During an informal meeting on Myanmar, she said the CRPH recognized an international reluctance to carry out a "direct physical intervention" to stop violence against civilians, but warned that further deterioration could lead to more human suffering, economic instability and "massive refugee outflows."
"We therefore urge the U.N. Security Council member states to take immediate, concrete action that places both direct and indirect pressure against the military," she told council members at what was the first public discussion of Myanmar by council members.
More than 600 people have been killed by security forces cracking down on protests against the coup, according to an activist group. The country has ground to a standstill because of the protests and widespread strikes against military rule.
"Myanmar stands at the brink of state failure, of state collapse," Richard Horsey, a senior adviser on Myanmar with the International Crisis Group, told the U.N. meeting on Friday.
"Not only has the military been unable to consolidate its attempted coup and effectively govern the country, but also its actions may be creating a situation where the country becomes ungovernable," he said.
The junta said on Friday that protests were dwindling and that it will hold elections within two years and hand over power to the elected government, offering the first time frame for a poll since it ousted the elected government of Aung San Suu Kyi.

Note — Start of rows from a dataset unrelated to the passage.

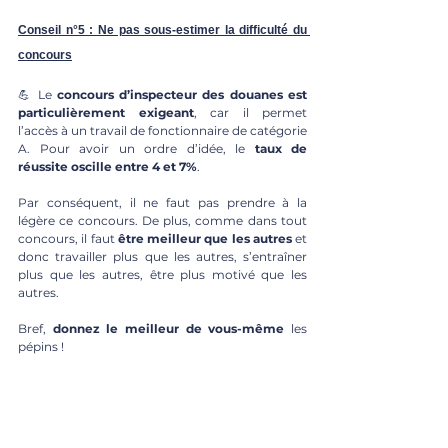
Conseil n°5 : Ne pas sous-estimer la difficulté du 
concours
💪 
Le 
concours d’inspecteur des douanes est 
particulièrement exigeant
, car il permet 
l’accès à un travail de fonctionnaire de catégorie 
A. Pour avoir un ordre d’idée, le 
taux de 
réussite oscille entre 4 et 7%
.
Par conséquent, il ne faut pas prendre à la 
légère ce concours. De plus, comme dans tout 
concours, il faut 
être meilleur que les autres
 et 
donc travailler plus que les autres, s’entraîner 
plus que les autres, être plus motivé que les 
autres.
Bref, 
donnez le meilleur de vous-même
 les 
pépins !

The U.N. Security Council has held several closed formal briefings and issued statements expressing concern and condemning violence against protesters, but any stronger action is unlikely as veto-powers China and Russia have traditionally shielded Myanmar at the United Nations.
Myanmar's U.N. Ambassador Kyaw Moe Tun, speaking for the country's elected civilian government, told Friday's meeting that "strong and urgent" action was needed from the Security Council, appealing for the body to "please take action now." (Reporting by Michelle Nichols; Editing by Howard Goller)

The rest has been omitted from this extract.